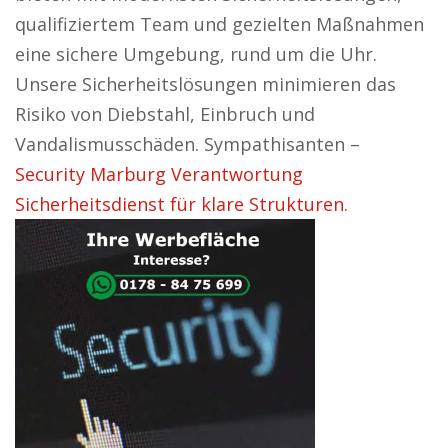
qualifiziertem Team und gezielten Maßnahmen
eine sichere Umgebung, rund um die Uhr.
Unsere Sicherheitslösungen minimieren das
Risiko von Diebstahl, Einbruch und
Vandalismusschäden. Sympathisanten –
Security Marburg Verantwortung
Sicherheitsdienst für klare Strukturen.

◆ Aim of the exercise ◆
Write out each line exactly, starting with the line that contains "Unsere Sicherheitslösungen minimieren das" and stopping after the last line of the data.

◆ Solution ◆
Unsere Sicherheitslösungen minimieren das
Risiko von Diebstahl, Einbruch und
Vandalismusschäden. Sympathisanten –
Security Marburg Verantwortung
Sicherheitsdienst für klare Strukturen.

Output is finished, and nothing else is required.